Con una precedente sentenza dello stesso Tribunale, la valutazione dell’elaborato e la conseguente esclusione erano state annullate, con ordine di nuova correzione da parte di una Commissione diversa, da svolgere unitamente a quella di altri elaborati anonimi di candidati estratti a sorte.
Eseguita la ricorrezione, l’amministrazione ha comunicato una nuova esclusione.
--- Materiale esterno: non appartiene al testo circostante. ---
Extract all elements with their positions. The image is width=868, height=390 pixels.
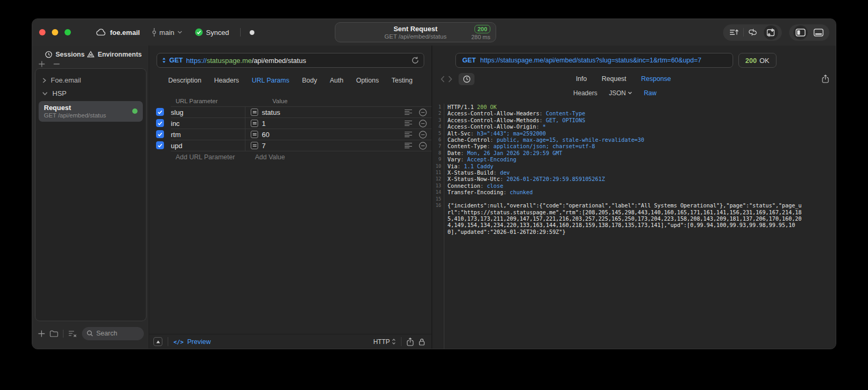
- protocol-label: HTTP: [373, 338, 390, 346]
- add-param-row: Add URL Parameter Add Value: [171, 151, 432, 162]
- new-folder-button[interactable]: [50, 330, 58, 337]
- param-name[interactable]: slug: [171, 108, 245, 116]
- param-value[interactable]: 7: [262, 142, 266, 150]
- tab-options[interactable]: Options: [356, 77, 379, 84]
- tab-response[interactable]: Response: [641, 75, 671, 83]
- search-box[interactable]: [82, 327, 144, 340]
- tab-description[interactable]: Description: [168, 77, 202, 84]
- add-param-placeholder[interactable]: Add URL Parameter: [171, 153, 250, 161]
- add-request-button[interactable]: [38, 330, 45, 337]
- request-list-button[interactable]: [725, 24, 743, 41]
- request-tree-panel: Foe.email HSP Request GET /api/embed/sta…: [35, 68, 147, 321]
- remove-session-button[interactable]: [53, 61, 60, 67]
- stepper-icon: [392, 339, 396, 344]
- import-export-button[interactable]: [762, 24, 780, 41]
- preview-button[interactable]: </> Preview: [173, 338, 211, 346]
- share-icon[interactable]: [407, 338, 414, 346]
- project-name[interactable]: foe.email: [110, 29, 140, 37]
- response-status-code: 200: [745, 57, 757, 65]
- reorder-handle-icon[interactable]: [405, 120, 412, 126]
- remove-param-icon[interactable]: [419, 131, 427, 139]
- code-line: 13Connection: close: [432, 183, 836, 189]
- subtab-headers[interactable]: Headers: [573, 89, 597, 97]
- code-line: 2Access-Control-Allow-Headers: Content-T…: [432, 110, 836, 116]
- column-header-value: Value: [257, 98, 288, 104]
- forward-button[interactable]: [446, 76, 454, 83]
- sync-loops-button[interactable]: [744, 24, 762, 41]
- tree-item-hsp[interactable]: HSP: [35, 87, 146, 100]
- param-checkbox[interactable]: [156, 141, 164, 149]
- tree-item-foe-email[interactable]: Foe.email: [35, 74, 146, 87]
- reload-icon[interactable]: [412, 57, 419, 64]
- tab-url-params[interactable]: URL Params: [252, 77, 289, 84]
- add-session-button[interactable]: [39, 61, 45, 67]
- url-host: statuspage.me: [207, 57, 252, 65]
- tab-environments[interactable]: Environments: [87, 51, 142, 58]
- params-table-header: URL Parameter Value: [149, 96, 432, 106]
- request-item-subtitle: GET /api/embed/status: [44, 112, 106, 119]
- history-button[interactable]: [459, 73, 474, 85]
- remove-param-icon[interactable]: [419, 142, 427, 150]
- protocol-selector[interactable]: HTTP: [373, 338, 396, 346]
- equals-icon[interactable]: [251, 131, 258, 138]
- view-options-button[interactable]: [68, 330, 77, 337]
- equals-icon[interactable]: [251, 108, 258, 116]
- environments-icon: [87, 51, 95, 58]
- add-value-placeholder[interactable]: Add Value: [250, 153, 285, 161]
- tab-info[interactable]: Info: [576, 75, 587, 83]
- column-header-parameter: URL Parameter: [176, 98, 257, 104]
- subtab-json[interactable]: JSON: [609, 89, 632, 97]
- param-value[interactable]: 1: [262, 120, 266, 128]
- method-selector-icon[interactable]: [162, 57, 166, 64]
- response-status-badge: 200 OK: [738, 53, 776, 68]
- tab-auth[interactable]: Auth: [330, 77, 343, 84]
- reorder-handle-icon[interactable]: [405, 131, 412, 138]
- param-name[interactable]: rtm: [171, 131, 245, 139]
- titlebar: foe.email main Synced: [32, 19, 836, 46]
- response-url-bar[interactable]: GET https://statuspage.me/api/embed/stat…: [455, 53, 733, 68]
- param-name[interactable]: upd: [171, 142, 245, 150]
- request-method[interactable]: GET: [169, 57, 183, 64]
- tab-testing[interactable]: Testing: [391, 77, 413, 84]
- tab-sessions[interactable]: Sessions: [45, 51, 85, 58]
- remove-param-icon[interactable]: [419, 120, 427, 128]
- remove-param-icon[interactable]: [419, 108, 427, 116]
- minimize-window-button[interactable]: [52, 29, 58, 35]
- param-row: rtm 60: [149, 129, 432, 140]
- lock-icon[interactable]: [419, 338, 425, 346]
- close-window-button[interactable]: [39, 29, 45, 35]
- subtab-raw[interactable]: Raw: [644, 89, 656, 97]
- tab-body[interactable]: Body: [302, 77, 317, 84]
- param-checkbox[interactable]: [156, 119, 164, 127]
- reorder-handle-icon[interactable]: [405, 109, 412, 115]
- back-button[interactable]: [439, 76, 446, 83]
- equals-icon[interactable]: [251, 120, 258, 127]
- toggle-sidebar-button[interactable]: [791, 24, 809, 41]
- request-list-item-selected[interactable]: Request GET /api/embed/status: [39, 101, 143, 122]
- collapse-panel-button[interactable]: [153, 337, 162, 346]
- tree-item-label: Foe.email: [51, 76, 81, 84]
- window-controls: [39, 29, 71, 35]
- sidebar-footer: [32, 324, 149, 349]
- tab-headers[interactable]: Headers: [214, 77, 239, 84]
- branch-selector[interactable]: main: [152, 28, 182, 37]
- equals-icon[interactable]: [251, 142, 258, 149]
- sent-request-pill[interactable]: Sent Request GET /api/embed/status 200 2…: [335, 22, 496, 42]
- toggle-bottom-panel-button[interactable]: [809, 24, 827, 41]
- search-input[interactable]: [96, 330, 139, 337]
- param-value[interactable]: status: [262, 108, 280, 116]
- param-checkbox[interactable]: [156, 108, 164, 116]
- sync-status[interactable]: Synced: [195, 28, 229, 37]
- share-icon[interactable]: [822, 75, 829, 83]
- request-url-bar[interactable]: GET https://statuspage.me/api/embed/stat…: [157, 53, 424, 68]
- request-url[interactable]: https://statuspage.me/api/embed/status: [186, 57, 408, 65]
- param-value[interactable]: 60: [262, 131, 269, 139]
- tab-request[interactable]: Request: [602, 75, 627, 83]
- reorder-handle-icon[interactable]: [405, 142, 412, 149]
- unsaved-indicator-dot: [250, 30, 254, 35]
- cloud-icon: [96, 29, 106, 36]
- zoom-window-button[interactable]: [65, 29, 71, 35]
- param-checkbox[interactable]: [156, 130, 164, 138]
- param-name[interactable]: inc: [171, 120, 245, 128]
- response-body[interactable]: 1HTTP/1.1 200 OK2Access-Control-Allow-He…: [432, 104, 836, 349]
Il candidato ha quindi proposto ricorso, deducendo la violazione del principio di anonimato, dell’imparzialità e delle regole di trasparenza, oltre all’elusione del giudicato.
La Motivazione della Corte
Il Collegio decide applicando il principio della ragione più liquida, desumibile dagli artt. 24 e 111 Cost., che consente di definire la causa sulla questione di più agevole soluzione. Esamina quindi in via prioritaria le censure relative alle modalità di svolgimento della ricorrezione.
La pronuncia esecutata aveva prescritto il sorteggio di altri elaborati da correggere insieme a quello del ricorrente. Tale prescrizione risponde a una duplice finalità: garantire l’anonimato e assicurare che la seconda correzione non sia orientata da una scelta ad hoc degli elaborati da sottoporre a ricorrezione, suscettibile di influire sulla percezione comparativa dei Commissari.
Il Tribunale rileva che il materiale prodotto dall’amministrazione non dimostra il rispetto di queste prescrizioni. Le operazioni di sorteggio, di anonimizzazione e di preparazione delle buste si sono svolte a opera di un unico soggetto, in assenza di terzi; al difensore è stato negato di assistere al sorteggio; non è stato redatto alcun verbale.
Lo svolgimento del sorteggio da parte di un solo soggetto, in un contesto di assoluta mancanza di pubblicità, vanifica la funzione di tutela dell’imparzialità insita nella procedura. Una scelta casuale prevista a garanzia dell’imparzialità non può che avvenire in seduta pubblica: la sua esecuzione non pubblica viola la regola stessa del sorteggio e già di per sé vizia la ricorrezione, giustificando l’annullamento del giudizio gravato.
Sotto altro profilo, le modalità di preparazione delle buste e l’assenza di verbalizzazione non consentono di affermare il rispetto dell’anonimato. La giurisprudenza amministrativa è costante nel qualificare la relativa violazione come illegittimità da pericolo astratto, richiedendo però un principio di prova sulla sua concretizzazione. Nel caso di specie, la circostanza che numerosi elaborati oggetto di ricorrezione, tra cui quello del ricorrente, fossero collocati nella prima posizione della rispettiva busta rende il pericolo sufficientemente concreto.
Il ricorso è pertanto accolto, con annullamento del giudizio di inidoneità e ordine al Ministero di provvedere a una nuova correzione dell’elaborato da parte di una Commissione diversa, con modalità idonee a garantirne l’anonimato. Le spese sono compensate per la particolarità della questione.